#### Task objective:
Set down every entry word for word. Omit the pictures.

Stored data entries

[Start of Attachment]

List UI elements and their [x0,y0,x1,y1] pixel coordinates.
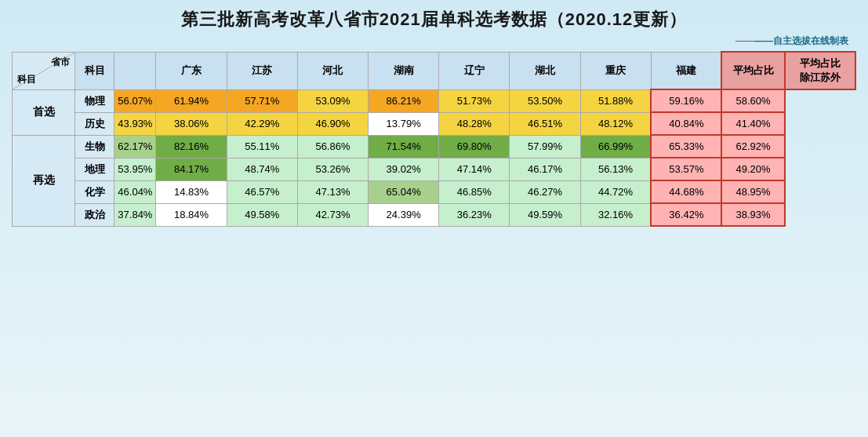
avg1-cell: 59.16% [651,89,721,112]
avg2-header: 平均占比除江苏外 [785,52,855,89]
province-guangdong: 广东 [156,52,227,89]
category-cell-0: 首选 [13,89,75,135]
avg2-cell: 49.20% [721,158,784,180]
diagonal-bottom: 科目 [17,73,36,86]
value-cell: 62.17% [114,135,156,158]
value-cell: 53.95% [114,158,156,180]
avg1-cell: 44.68% [651,180,721,203]
category-header: 科目 [75,52,114,89]
value-cell: 46.85% [439,180,510,203]
value-cell: 86.21% [369,89,439,112]
value-cell: 61.94% [156,89,227,112]
value-cell: 46.27% [510,180,580,203]
province-chongqing: 重庆 [580,52,651,89]
subject-cell: 物理 [75,89,114,112]
avg2-cell: 41.40% [721,112,784,135]
page-title: 第三批新高考改革八省市2021届单科选考数据（2020.12更新） [181,8,687,31]
province-liaoning: 辽宁 [439,52,510,89]
avg2-cell: 58.60% [721,89,784,112]
value-cell: 37.84% [114,203,156,226]
value-cell: 65.04% [369,180,439,203]
table-row: 再选生物62.17%82.16%55.11%56.86%71.54%69.80%… [13,135,856,158]
table-row: 首选物理56.07%61.94%57.71%53.09%86.21%51.73%… [13,89,856,112]
value-cell: 14.83% [156,180,227,203]
value-cell: 53.09% [297,89,368,112]
subtitle: ————自主选拔在线制表 [735,35,848,48]
value-cell: 18.84% [156,203,227,226]
value-cell: 24.39% [369,203,439,226]
value-cell: 69.80% [439,135,510,158]
avg1-cell: 53.57% [651,158,721,180]
subject-cell: 化学 [75,180,114,203]
table-row: 化学46.04%14.83%46.57%47.13%65.04%46.85%46… [13,180,856,203]
value-cell: 49.59% [510,203,580,226]
province-hubei: 湖北 [510,52,580,89]
table-row: 地理53.95%84.17%48.74%53.26%39.02%47.14%46… [13,158,856,180]
avg1-cell: 65.33% [651,135,721,158]
value-cell: 57.99% [510,135,580,158]
value-cell: 49.58% [227,203,297,226]
value-cell: 71.54% [369,135,439,158]
province-hunan: 湖南 [369,52,439,89]
value-cell: 48.74% [227,158,297,180]
value-cell: 51.88% [580,89,651,112]
avg1-cell: 36.42% [651,203,721,226]
table-row: 历史43.93%38.06%42.29%46.90%13.79%48.28%46… [13,112,856,135]
value-cell: 44.72% [580,180,651,203]
avg2-cell: 62.92% [721,135,784,158]
value-cell: 56.13% [580,158,651,180]
value-cell: 42.73% [297,203,368,226]
province-jiangsu: 江苏 [227,52,297,89]
value-cell: 46.51% [510,112,580,135]
subject-cell: 生物 [75,135,114,158]
value-cell: 46.90% [297,112,368,135]
value-cell: 32.16% [580,203,651,226]
value-cell: 36.23% [439,203,510,226]
avg1-cell: 40.84% [651,112,721,135]
subject-header [114,52,156,89]
value-cell: 53.26% [297,158,368,180]
value-cell: 66.99% [580,135,651,158]
province-hebei: 河北 [297,52,368,89]
main-container: 第三批新高考改革八省市2021届单科选考数据（2020.12更新） ————自主… [0,0,868,437]
value-cell: 39.02% [369,158,439,180]
subject-cell: 地理 [75,158,114,180]
avg2-cell: 48.95% [721,180,784,203]
value-cell: 46.04% [114,180,156,203]
value-cell: 38.06% [156,112,227,135]
value-cell: 46.17% [510,158,580,180]
subject-cell: 政治 [75,203,114,226]
table-row: 政治37.84%18.84%49.58%42.73%24.39%36.23%49… [13,203,856,226]
value-cell: 46.57% [227,180,297,203]
data-table: 省市 科目 科目 广东 江苏 河北 湖南 辽宁 湖北 重庆 福建 平均占比 平均… [12,51,856,227]
category-cell-1: 再选 [13,135,75,226]
diagonal-header: 省市 科目 [13,52,75,89]
value-cell: 42.29% [227,112,297,135]
value-cell: 13.79% [369,112,439,135]
value-cell: 48.28% [439,112,510,135]
value-cell: 82.16% [156,135,227,158]
value-cell: 57.71% [227,89,297,112]
value-cell: 43.93% [114,112,156,135]
value-cell: 51.73% [439,89,510,112]
value-cell: 48.12% [580,112,651,135]
avg2-cell: 38.93% [721,203,784,226]
value-cell: 53.50% [510,89,580,112]
avg1-header: 平均占比 [721,52,784,89]
value-cell: 47.14% [439,158,510,180]
value-cell: 56.07% [114,89,156,112]
value-cell: 84.17% [156,158,227,180]
header-row: 省市 科目 科目 广东 江苏 河北 湖南 辽宁 湖北 重庆 福建 平均占比 平均… [13,52,856,89]
province-fujian: 福建 [651,52,721,89]
value-cell: 55.11% [227,135,297,158]
value-cell: 47.13% [297,180,368,203]
value-cell: 56.86% [297,135,368,158]
diagonal-top: 省市 [51,56,70,69]
subject-cell: 历史 [75,112,114,135]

[End of Attachment]

#### Response to this task:
List UI elements and their [x0,y0,x1,y1] pixel coordinates.
avg1-cell: 59.16% [651,89,721,112]
avg2-header: 平均占比除江苏外 [785,52,855,89]
province-guangdong: 广东 [156,52,227,89]
category-cell-0: 首选 [13,89,75,135]
avg2-cell: 49.20% [721,158,784,180]
diagonal-bottom: 科目 [17,73,36,86]
value-cell: 62.17% [114,135,156,158]
value-cell: 53.95% [114,158,156,180]
avg1-cell: 44.68% [651,180,721,203]
category-header: 科目 [75,52,114,89]
value-cell: 46.85% [439,180,510,203]
value-cell: 86.21% [369,89,439,112]
value-cell: 61.94% [156,89,227,112]
value-cell: 46.27% [510,180,580,203]
province-chongqing: 重庆 [580,52,651,89]
subject-cell: 物理 [75,89,114,112]
avg2-cell: 41.40% [721,112,784,135]
page-title: 第三批新高考改革八省市2021届单科选考数据（2020.12更新） [181,8,687,31]
province-liaoning: 辽宁 [439,52,510,89]
avg2-cell: 58.60% [721,89,784,112]
value-cell: 37.84% [114,203,156,226]
value-cell: 65.04% [369,180,439,203]
table-row: 再选生物62.17%82.16%55.11%56.86%71.54%69.80%… [13,135,856,158]
table-row: 首选物理56.07%61.94%57.71%53.09%86.21%51.73%… [13,89,856,112]
value-cell: 14.83% [156,180,227,203]
value-cell: 53.09% [297,89,368,112]
subtitle: ————自主选拔在线制表 [735,35,848,48]
value-cell: 18.84% [156,203,227,226]
value-cell: 24.39% [369,203,439,226]
value-cell: 69.80% [439,135,510,158]
avg1-cell: 53.57% [651,158,721,180]
subject-cell: 化学 [75,180,114,203]
table-row: 化学46.04%14.83%46.57%47.13%65.04%46.85%46… [13,180,856,203]
value-cell: 49.59% [510,203,580,226]
province-hubei: 湖北 [510,52,580,89]
table-row: 地理53.95%84.17%48.74%53.26%39.02%47.14%46… [13,158,856,180]
avg1-cell: 65.33% [651,135,721,158]
value-cell: 57.99% [510,135,580,158]
value-cell: 49.58% [227,203,297,226]
value-cell: 71.54% [369,135,439,158]
province-hunan: 湖南 [369,52,439,89]
value-cell: 48.74% [227,158,297,180]
value-cell: 51.88% [580,89,651,112]
avg1-cell: 36.42% [651,203,721,226]
table-row: 历史43.93%38.06%42.29%46.90%13.79%48.28%46… [13,112,856,135]
value-cell: 44.72% [580,180,651,203]
avg2-cell: 62.92% [721,135,784,158]
value-cell: 56.13% [580,158,651,180]
value-cell: 42.73% [297,203,368,226]
province-jiangsu: 江苏 [227,52,297,89]
value-cell: 46.51% [510,112,580,135]
subject-cell: 生物 [75,135,114,158]
value-cell: 46.90% [297,112,368,135]
value-cell: 32.16% [580,203,651,226]
value-cell: 36.23% [439,203,510,226]
avg1-cell: 40.84% [651,112,721,135]
subject-header [114,52,156,89]
value-cell: 53.26% [297,158,368,180]
value-cell: 66.99% [580,135,651,158]
province-hebei: 河北 [297,52,368,89]
main-container: 第三批新高考改革八省市2021届单科选考数据（2020.12更新） ————自主… [0,0,868,437]
value-cell: 39.02% [369,158,439,180]
subject-cell: 地理 [75,158,114,180]
avg2-cell: 48.95% [721,180,784,203]
value-cell: 46.04% [114,180,156,203]
value-cell: 38.06% [156,112,227,135]
value-cell: 46.17% [510,158,580,180]
subject-cell: 政治 [75,203,114,226]
table-row: 政治37.84%18.84%49.58%42.73%24.39%36.23%49… [13,203,856,226]
value-cell: 46.57% [227,180,297,203]
data-table: 省市 科目 科目 广东 江苏 河北 湖南 辽宁 湖北 重庆 福建 平均占比 平均… [12,51,856,227]
category-cell-1: 再选 [13,135,75,226]
diagonal-header: 省市 科目 [13,52,75,89]
value-cell: 42.29% [227,112,297,135]
value-cell: 13.79% [369,112,439,135]
value-cell: 48.28% [439,112,510,135]
value-cell: 82.16% [156,135,227,158]
value-cell: 57.71% [227,89,297,112]
value-cell: 43.93% [114,112,156,135]
value-cell: 51.73% [439,89,510,112]
value-cell: 48.12% [580,112,651,135]
avg2-cell: 38.93% [721,203,784,226]
value-cell: 53.50% [510,89,580,112]
avg1-header: 平均占比 [721,52,784,89]
value-cell: 47.14% [439,158,510,180]
value-cell: 56.07% [114,89,156,112]
value-cell: 84.17% [156,158,227,180]
header-row: 省市 科目 科目 广东 江苏 河北 湖南 辽宁 湖北 重庆 福建 平均占比 平均… [13,52,856,89]
province-fujian: 福建 [651,52,721,89]
value-cell: 55.11% [227,135,297,158]
value-cell: 47.13% [297,180,368,203]
value-cell: 56.86% [297,135,368,158]
diagonal-top: 省市 [51,56,70,69]
subject-cell: 历史 [75,112,114,135]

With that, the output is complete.